Rickert Christian, Proenza Catherine
Department of Physiology and Biophysics, University of Colorado-Anschutz Medical Campus, Aurora, Colorado.
Department of Physiology and Biophysics, University of Colorado-Anschutz Medical Campus, Aurora, Colorado.
Biophys J. 2017 Aug 22;113(4):765-769. doi: 10.1016/j.bpj.2017.07.001.
Sinoatrial node myocytes act as cardiac pacemaker cells by generating spontaneous action potentials (APs). Much information is encoded in sinoatrial AP waveforms, but both the analysis and the comparison of AP parameters between studies is hindered by the lack of standardized parameter definitions and the absence of automated analysis tools. Here we introduce ParamAP, a standalone cross-platform computational tool that uses a template-free detection algorithm to automatically identify and parameterize APs from text input files. ParamAP employs a graphic user interface with automatic and user-customizable input modes, and it outputs data files in text and PDF formats. ParamAP returns a total of 16 AP waveform parameters including time intervals such as the AP duration, membrane potentials such as the maximum diastolic potential, and rates of change of the membrane potential such as the diastolic depolarization rate.

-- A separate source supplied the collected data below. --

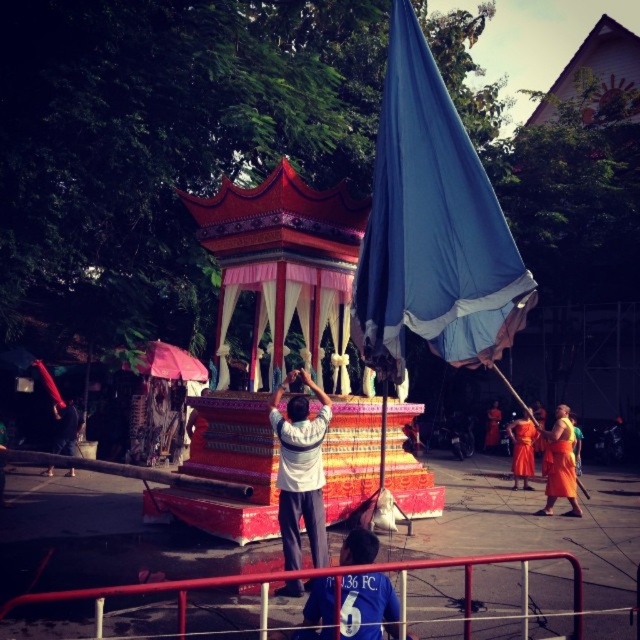 Question: Does white matte shirt at center appear over orange cloth at right?

Choices:
 (A) yes
 (B) no

Answer: (A)

Question: Among these points, which one is nearest to the camera?

Choices:
 (A) (252, 188)
 (B) (577, 516)
 (C) (513, 456)

Answer: (B)

Question: Does orange cloth at right have a larger size compared to orange fabric person at center?

Choices:
 (A) yes
 (B) no

Answer: (A)

Question: Is polychrome painted wooden gazebo at center further to the viewer compared to orange cloth at right?

Choices:
 (A) yes
 (B) no

Answer: (B)

Question: Among these points, which one is farthest from the camera?

Choices:
 (A) (307, 189)
 (B) (516, 483)
 (C) (422, 154)
 (D) (547, 484)

Answer: (B)

Question: Based on their relative distances, which object is nearer to the blue fabric flag at center?

Choices:
 (A) orange fabric person at center
 (B) orange cloth at right

Answer: (B) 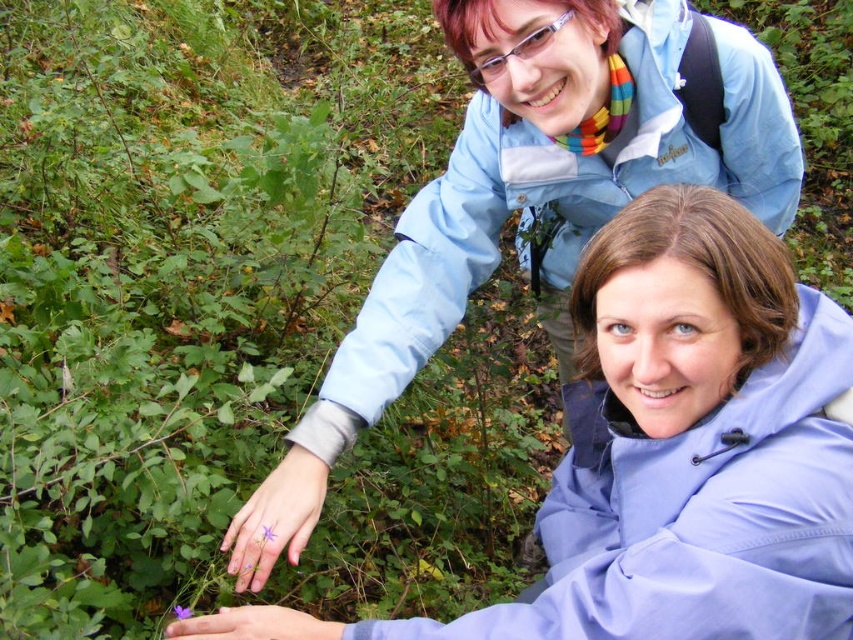 You are a photographer standing 30 inches away from the camera. You want to take a photo of the matte blue jacket at upper center. Can you adjust your position to be exactly at the recommended distance of 30.65 inches to capture it perfectly?

The matte blue jacket at upper center is currently 30.65 inches away from the camera. Since you are already 30 inches away, you need to move an additional 0.65 inches closer to reach the exact recommended distance.

You are a fashion designer observing two jackets in an image. The first is a matte blue jacket at upper center, and the second is a light blue fabric jacket at upper center. Which jacket has a thinner material?

The matte blue jacket at upper center is thinner than the light blue fabric jacket at upper center.

You are taking a photo of two people in a forest. The first person is at point (602,282) and the second person is at point (753,113). Which person is closer to the camera?

The person at point (602,282) is closer to the camera than the person at point (753,113). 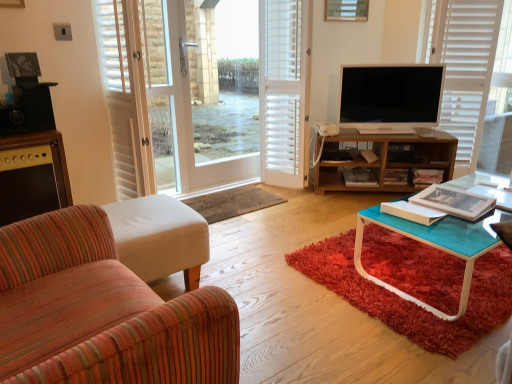 Measure the distance between rug at center and camera.

rug at center is 2.66 meters from camera.

What are the coordinates of `rug at center` in the screenshot? It's located at (232, 202).

The height and width of the screenshot is (384, 512). What do you see at coordinates (160, 238) in the screenshot?
I see `striped fabric armchair at left, which is counted as the first chair, starting from the back` at bounding box center [160, 238].

This screenshot has width=512, height=384. What do you see at coordinates (464, 68) in the screenshot?
I see `white wooden blind at upper right` at bounding box center [464, 68].

The image size is (512, 384). What are the coordinates of `wooden picture frame at upper center` in the screenshot? It's located at (346, 10).

Describe the element at coordinates (391, 96) in the screenshot. The height and width of the screenshot is (384, 512). I see `flat screen tv at center` at that location.

Where is `white plastic corded phone at center`? This screenshot has width=512, height=384. white plastic corded phone at center is located at coordinates (326, 129).

Find the location of a particular element. This screenshot has height=384, width=512. wooden shelf at center is located at coordinates (383, 158).

Identify the location of rug at center. This screenshot has width=512, height=384. (232, 202).

From the image's perspective, is white plastic corded phone at center positioned above or below white wooden shutter at center?

Clearly, from the image's perspective, white plastic corded phone at center is below white wooden shutter at center.

Looking at this image, who is smaller, white plastic corded phone at center or white wooden shutter at center?

With smaller size is white plastic corded phone at center.

Who is shorter, white plastic corded phone at center or white wooden shutter at center?

Standing shorter between the two is white plastic corded phone at center.

Looking at this image, is white plastic corded phone at center to the right of white wooden shutter at center from the viewer's perspective?

Correct, you'll find white plastic corded phone at center to the right of white wooden shutter at center.

Is striped fabric armchair at left, which is counted as the first chair, starting from the back, positioned with its back to shaggy red rug at lower right?

No, striped fabric armchair at left, which is counted as the first chair, starting from the back,'s orientation is not away from shaggy red rug at lower right.

Between striped fabric armchair at left, which is counted as the first chair, starting from the back, and shaggy red rug at lower right, which one has more height?

striped fabric armchair at left, which is counted as the first chair, starting from the back.

Looking at this image, considering the relative positions of striped fabric armchair at left, which is counted as the first chair, starting from the back, and shaggy red rug at lower right in the image provided, is striped fabric armchair at left, which is counted as the first chair, starting from the back, to the left or to the right of shaggy red rug at lower right?

striped fabric armchair at left, which is counted as the first chair, starting from the back, is to the left of shaggy red rug at lower right.

Can you confirm if flat screen tv at center is positioned to the left of striped fabric armchair at left, positioned as the 2th chair in front-to-back order?

No, flat screen tv at center is not to the left of striped fabric armchair at left, positioned as the 2th chair in front-to-back order.

From a real-world perspective, is flat screen tv at center above or below striped fabric armchair at left, which is counted as the first chair, starting from the back?

flat screen tv at center is situated higher than striped fabric armchair at left, which is counted as the first chair, starting from the back, in the real world.

Looking at their sizes, would you say flat screen tv at center is wider or thinner than striped fabric armchair at left, positioned as the 2th chair in front-to-back order?

Considering their sizes, flat screen tv at center looks slimmer than striped fabric armchair at left, positioned as the 2th chair in front-to-back order.

Would you say flat screen tv at center is a long distance from striped fabric armchair at left, positioned as the 2th chair in front-to-back order?

Yes.

Is white wood screen door at center inside or outside of wooden shelf at center?

white wood screen door at center is outside wooden shelf at center.

Is point (146, 171) closer to camera compared to point (401, 191)?

Yes, it is.

From the image's perspective, between white wood screen door at center and wooden shelf at center, who is located below?

wooden shelf at center, from the image's perspective.

Considering the relative positions of white wood screen door at center and wooden shelf at center in the image provided, is white wood screen door at center behind wooden shelf at center?

No, it is not.

Is shaggy red rug at lower right taller or shorter than wooden shelf at center?

Clearly, shaggy red rug at lower right is shorter compared to wooden shelf at center.

Is shaggy red rug at lower right aimed at wooden shelf at center?

No, shaggy red rug at lower right is not facing towards wooden shelf at center.

Between shaggy red rug at lower right and wooden shelf at center, which one has larger size?

wooden shelf at center.

Based on the photo, from the image's perspective, who appears lower, shaggy red rug at lower right or wooden shelf at center?

shaggy red rug at lower right appears lower in the image.

From the image's perspective, would you say white wooden blind at upper right is shown under shaggy red rug at lower right?

Incorrect, from the image's perspective, white wooden blind at upper right is higher than shaggy red rug at lower right.

Between white wooden blind at upper right and shaggy red rug at lower right, which one has larger width?

Wider between the two is shaggy red rug at lower right.

Considering the relative sizes of white wooden blind at upper right and shaggy red rug at lower right in the image provided, is white wooden blind at upper right taller than shaggy red rug at lower right?

Correct, white wooden blind at upper right is much taller as shaggy red rug at lower right.

Which of these two, white wood screen door at center or rug at center, stands shorter?

rug at center.

From the image's perspective, is white wood screen door at center under rug at center?

No, from the image's perspective, white wood screen door at center is not below rug at center.

Considering the positions of objects white wood screen door at center and rug at center in the image provided, who is more to the left, white wood screen door at center or rug at center?

Positioned to the left is white wood screen door at center.

Is white wood screen door at center far from rug at center?

Actually, white wood screen door at center and rug at center are a little close together.

Locate an element on the screen. corded phone behind the white wooden shutter at center is located at coordinates (326, 129).

You are a GUI agent. You are given a task and a screenshot of the screen. Output one action in this format:
    pyautogui.click(x=<x>, y=<y>)
    Task: Click on the 2nd chair above the shaggy red rug at lower right (from the image's perspective)
    
    Given the screenshot: What is the action you would take?
    pyautogui.click(x=160, y=238)

Based on their spatial positions, is wooden shelf at center or striped fabric armchair at left, the 2th chair positioned from the back, closer to white wood screen door at center?

wooden shelf at center is closer to white wood screen door at center.

From the image, which object appears to be farther from wooden picture frame at upper center, black matte speaker at upper left or white wooden blind at upper right?

Based on the image, black matte speaker at upper left appears to be further to wooden picture frame at upper center.

Which object lies further to the anchor point striped fabric armchair at left, which is counted as the first chair, starting from the back, matte black speaker at left or wooden picture frame at upper center?

The object further to striped fabric armchair at left, which is counted as the first chair, starting from the back, is wooden picture frame at upper center.

Looking at this image, considering their positions, is white wood screen door at center positioned closer to flat screen tv at center than matte black speaker at left?

The object closer to flat screen tv at center is white wood screen door at center.

From the image, which object appears to be nearer to black matte speaker at upper left, white wood screen door at center or rug at center?

white wood screen door at center lies closer to black matte speaker at upper left than the other object.

Based on their spatial positions, is white wooden blind at upper right or striped fabric armchair at left, which is counted as the first chair, starting from the back, closer to white plastic corded phone at center?

white wooden blind at upper right is positioned closer to the anchor white plastic corded phone at center.

Estimate the real-world distances between objects in this image. Which object is closer to white wooden blind at upper right, white wooden shutter at center or shaggy red rug at lower right?

→ white wooden shutter at center.

From the image, which object appears to be nearer to striped fabric armchair at left, the 2th chair positioned from the back, black matte speaker at upper left or white wood screen door at center?

black matte speaker at upper left.

Locate an element on the screen. The image size is (512, 384). loudspeaker between striped fabric armchair at left, the 2th chair positioned from the back, and wooden shelf at center in the front-back direction is located at coordinates (28, 110).

The width and height of the screenshot is (512, 384). I want to click on chair between striped fabric armchair at left, the 2th chair positioned from the back, and black matte speaker at upper left from front to back, so click(160, 238).

Find the location of `screen door between matte black speaker at left and wooden shelf at center from left to right`. screen door between matte black speaker at left and wooden shelf at center from left to right is located at coordinates (134, 93).

I want to click on chair between striped fabric armchair at left, acting as the 1th chair starting from the front, and wooden shelf at center in the front-back direction, so click(160, 238). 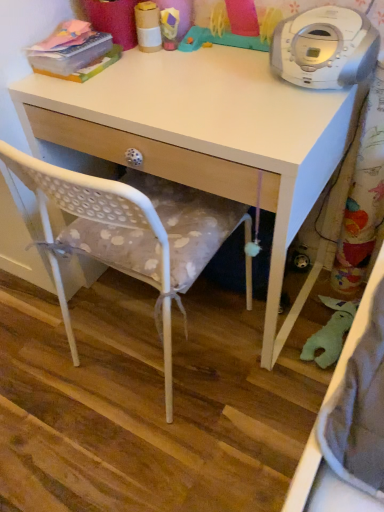 Image resolution: width=384 pixels, height=512 pixels. I want to click on free space in front of white matte desk at center, so pos(181,436). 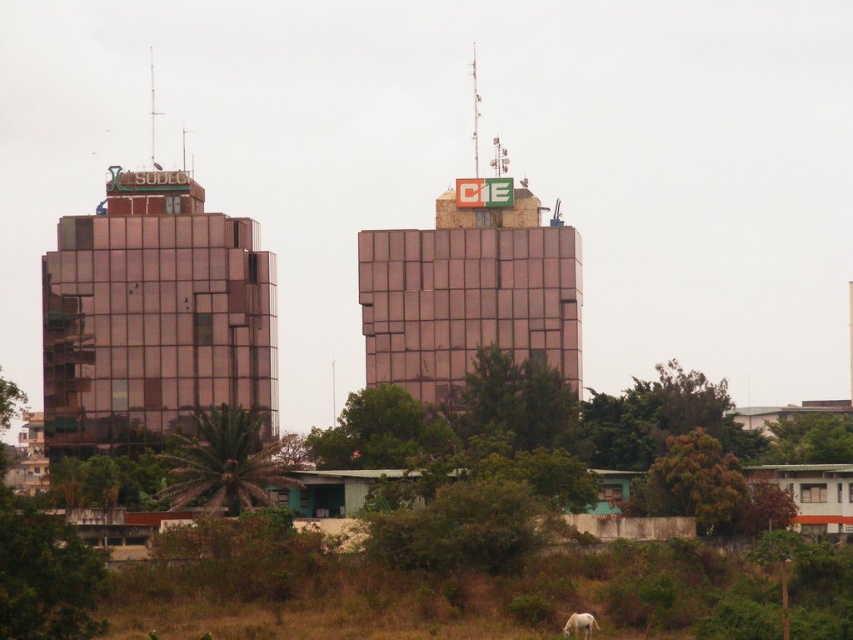 This screenshot has height=640, width=853. What do you see at coordinates (469, 291) in the screenshot?
I see `metallic glass building at center` at bounding box center [469, 291].

Does point (358, 262) lie behind point (578, 627)?

That is True.

The height and width of the screenshot is (640, 853). Describe the element at coordinates (469, 291) in the screenshot. I see `metallic glass building at center` at that location.

Identify the location of metallic glass building at center. (469, 291).

Which is below, matte glass building at left or white matte horse at lower right?

white matte horse at lower right is below.

Is point (271, 376) positioned before point (590, 614)?

No, it is not.

I want to click on matte glass building at left, so click(154, 317).

Is matte glass building at left to the right of metallic glass building at center from the viewer's perspective?

In fact, matte glass building at left is to the left of metallic glass building at center.

This screenshot has width=853, height=640. In order to click on matte glass building at left in this screenshot , I will do `click(154, 317)`. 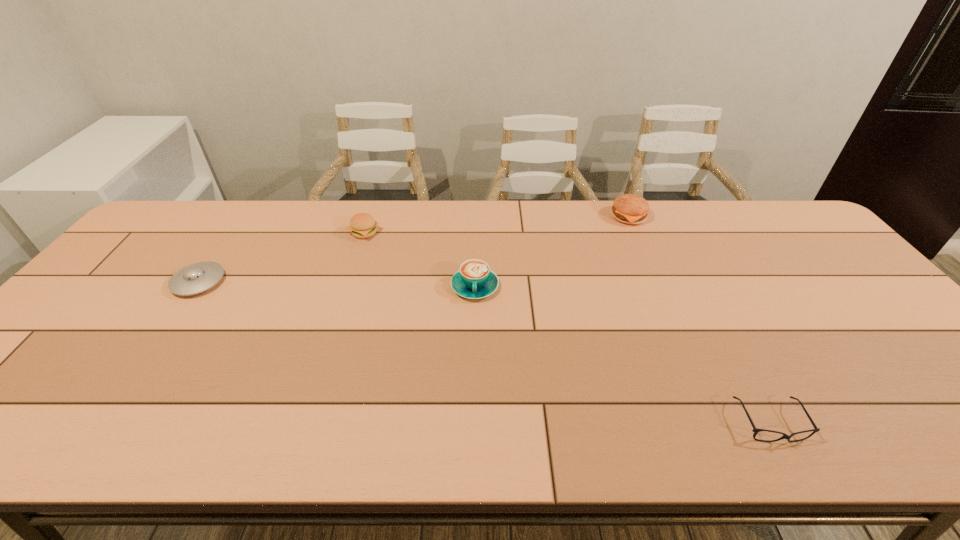 Locate an element on the screen. Image resolution: width=960 pixels, height=540 pixels. the right hamburger is located at coordinates (627, 208).

What are the coordinates of `the left hamburger` in the screenshot? It's located at (362, 225).

You are a GUI agent. You are given a task and a screenshot of the screen. Output one action in this format:
    pyautogui.click(x=<x>, y=<y>)
    Task: Click on the third object from left to right
    
    Given the screenshot: What is the action you would take?
    pyautogui.click(x=474, y=280)

Locate an element on the screen. The width and height of the screenshot is (960, 540). saucer is located at coordinates (195, 278).

Where is `spectacles`? spectacles is located at coordinates (755, 430).

The height and width of the screenshot is (540, 960). What are the coordinates of `free space located 0.200m on the left of the right hamburger` in the screenshot? It's located at (551, 217).

You are a GUI agent. You are given a task and a screenshot of the screen. Output one action in this format:
    pyautogui.click(x=<x>, y=<y>)
    Task: Click on the vacant space situated 0.100m on the right of the second object from left to right
    The height and width of the screenshot is (540, 960).
    Given the screenshot: What is the action you would take?
    pyautogui.click(x=412, y=233)

The image size is (960, 540). I want to click on vacant space located with the handle on the right side of the cappuccino, so click(474, 335).

Locate an element on the screen. The width and height of the screenshot is (960, 540). free region located 0.370m on the front of the saucer is located at coordinates (99, 425).

Where is `object that is at the near edge`? This screenshot has width=960, height=540. object that is at the near edge is located at coordinates (755, 430). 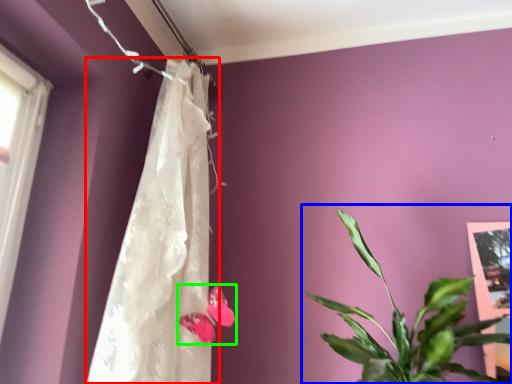 Question: Based on their relative distances, which object is farther from curtain (highlighted by a red box)? Choose from houseplant (highlighted by a blue box) and flower (highlighted by a green box).

Choices:
 (A) houseplant
 (B) flower

Answer: (A) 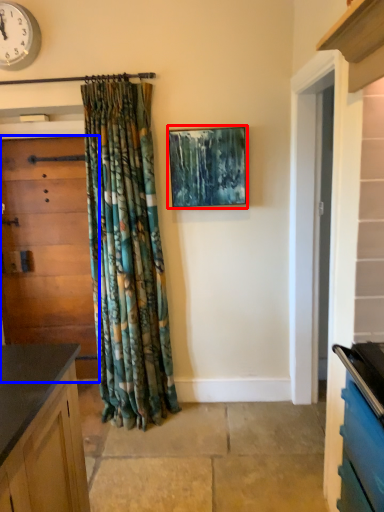 Question: Which of the following is the closest to the observer, picture frame (highlighted by a red box) or door (highlighted by a blue box)?

Choices:
 (A) picture frame
 (B) door

Answer: (A) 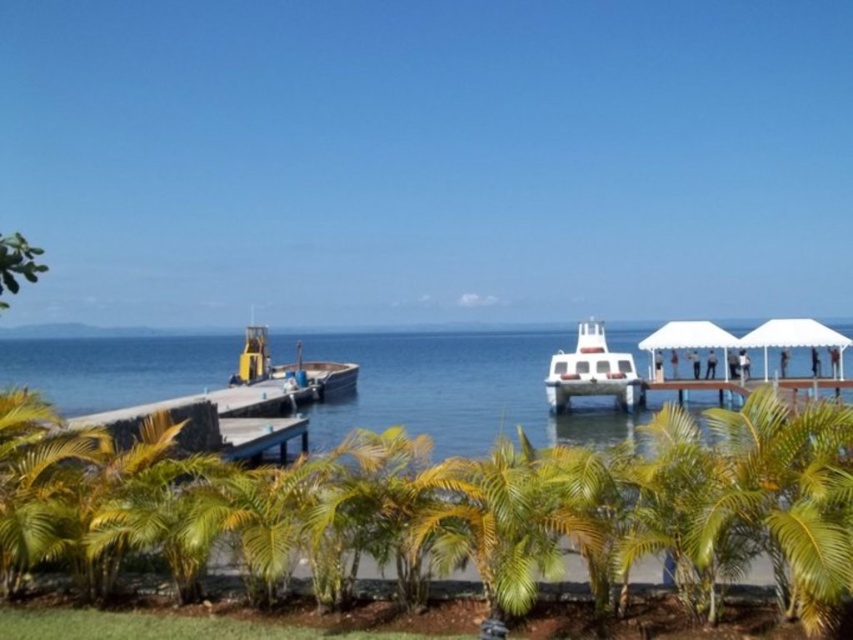 Who is more distant from viewer, (166,401) or (605,376)?

The point (166,401) is more distant.

Is point (273, 390) behind point (621, 368)?

Yes, point (273, 390) is farther from viewer.

This screenshot has height=640, width=853. Identify the location of smooth concrete dock at left. pyautogui.click(x=215, y=420).

Does smooth concrete dock at left have a greater width compared to white wooden dock at lower right?

Indeed, smooth concrete dock at left has a greater width compared to white wooden dock at lower right.

Is smooth concrete dock at left closer to the viewer compared to white wooden dock at lower right?

Yes, smooth concrete dock at left is in front of white wooden dock at lower right.

Does point (178, 412) come closer to viewer compared to point (780, 387)?

Yes, it is.

Image resolution: width=853 pixels, height=640 pixels. Identify the location of smooth concrete dock at left. [x=215, y=420].

Can you confirm if smooth concrete dock at left is taller than yellow matte boat at lower left?

Correct, smooth concrete dock at left is much taller as yellow matte boat at lower left.

Which is in front, point (91, 420) or point (343, 365)?

Point (91, 420) is in front.

Who is more distant from viewer, [132,424] or [329,385]?

Positioned behind is point [329,385].

The height and width of the screenshot is (640, 853). Find the location of `smooth concrete dock at left`. smooth concrete dock at left is located at coordinates (215, 420). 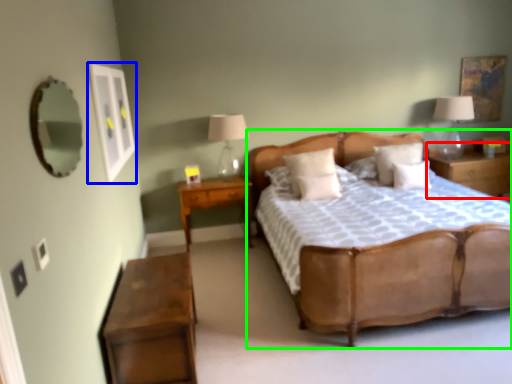 Question: Which object is positioned farthest from nightstand (highlighted by a red box)? Select from picture frame (highlighted by a blue box) and bed (highlighted by a green box).

Choices:
 (A) picture frame
 (B) bed

Answer: (A) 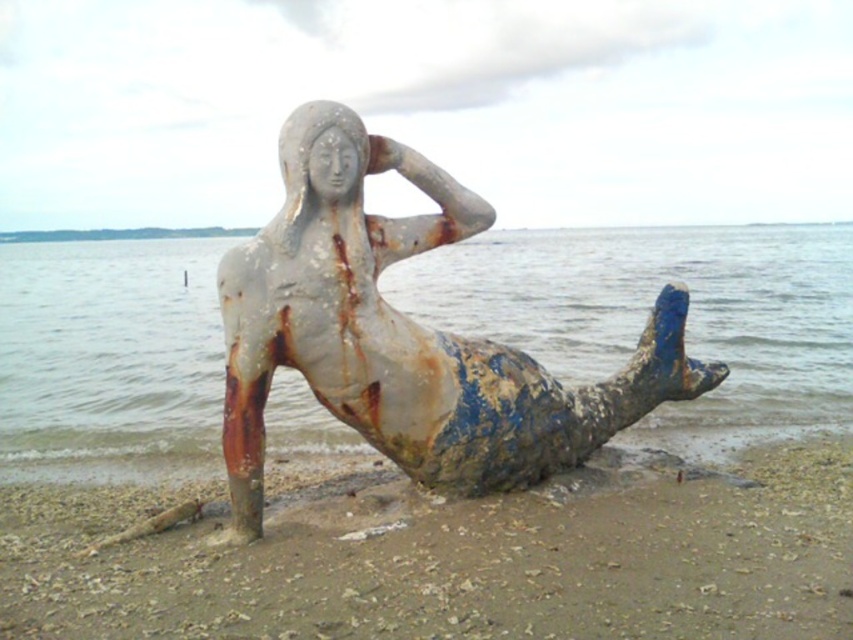 You are standing on the beach looking at the mermaid statue. You see rusty metallic sand at lower center and rusty metallic water at center. Which object is positioned to the right of the other?

The rusty metallic sand at lower center is to the right of the rusty metallic water at center.

Based on the photo, you are standing on the beach looking at the mermaid statue. There is a rusty metallic sand at lower center marked by point (450, 557). If you want to place a small flag exactly at that point, which direction should you walk from the statue to reach it?

The rusty metallic sand at lower center is located at point (450, 557). Since it is at lower center, you should walk towards the lower center direction from the statue to place the flag there.

You are a beachcomber searching for hidden treasures on the beach. You notice rusty metallic sand at lower center and rusty metallic water at center. Which object is located below the other?

The rusty metallic sand at lower center is positioned under rusty metallic water at center, so the sand is below the water. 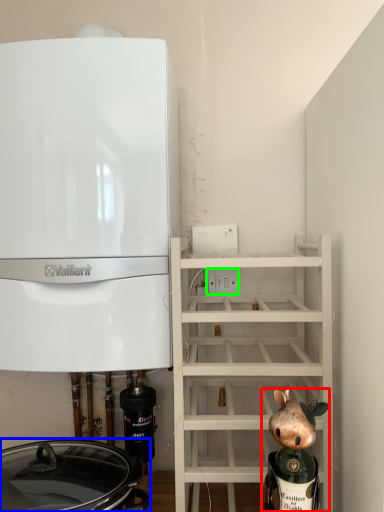 Question: Which object is the farthest from figurine (highlighted by a red box)? Choose among these: crock pot (highlighted by a blue box) or electric outlet (highlighted by a green box).

Choices:
 (A) crock pot
 (B) electric outlet

Answer: (B) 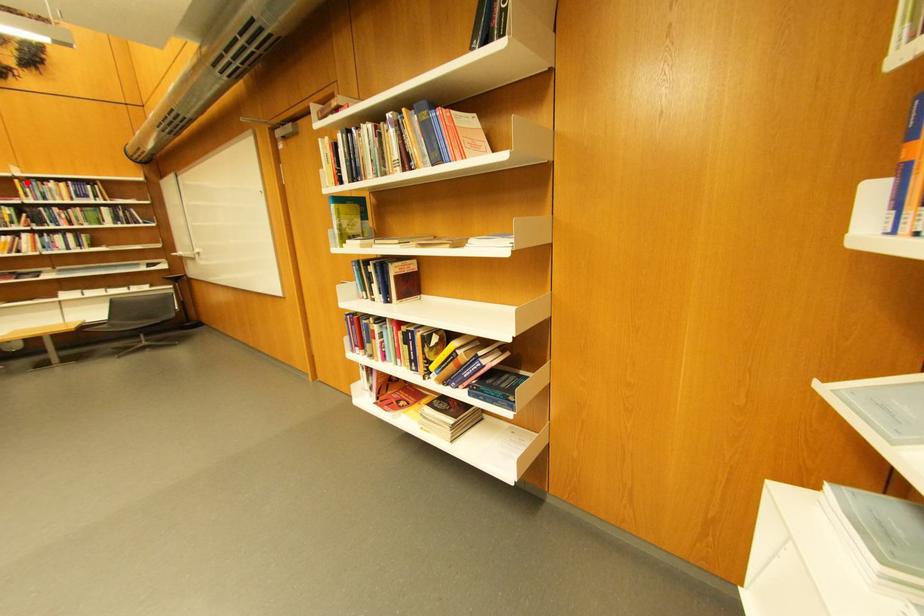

ParamAP provides a robust AP detection algorithm in combination with a standardized AP parameter analysis over a wide range of AP waveforms and firing rates, owing in part to the use of an iterative algorithm for the determination of the threshold potential and the diastolic depolarization rate that is independent of the maximum upstroke velocity, a parameter that can vary significantly among sinoatrial APs. Because ParamAP is implemented in Python 3, it is also highly customizable and extensible. In conclusion, ParamAP is a powerful computational tool that facilitates quantitative analysis and enables comparison of sinoatrial APs by standardizing parameter definitions and providing an automated work flow.
窦房结心肌细胞通过产生自发性动作电位(APs)充当心脏起搏器细胞。窦房结AP波形中编码了许多信息,但由于缺乏标准化的参数定义以及缺少自动化分析工具,研究之间AP参数的分析和比较受到了阻碍。在此,我们介绍ParamAP,这是一个独立的跨平台计算工具,它使用无模板检测算法从文本输入文件中自动识别AP并对其进行参数化。ParamAP采用具有自动和用户可定制输入模式的图形用户界面,并以文本和PDF格式输出数据文件。ParamAP总共返回16个AP波形参数,包括诸如AP持续时间等时间间隔、诸如最大舒张电位等膜电位以及诸如舒张期去极化速率等膜电位变化率。ParamAP结合了强大的AP检测算法以及在广泛的AP波形和发放率范围内进行标准化的AP参数分析,部分原因是使用了一种迭代算法来确定阈值电位和舒张期去极化速率,该算法独立于最大上升速度,而最大上升速度是一个在窦房结AP之间可能有显著差异的参数。由于ParamAP是用Python 3实现的,它还具有高度的可定制性和可扩展性。总之,ParamAP是一个强大的计算工具,通过标准化参数定义并提供自动化工作流程,便于进行定量分析并能够比较窦房结AP。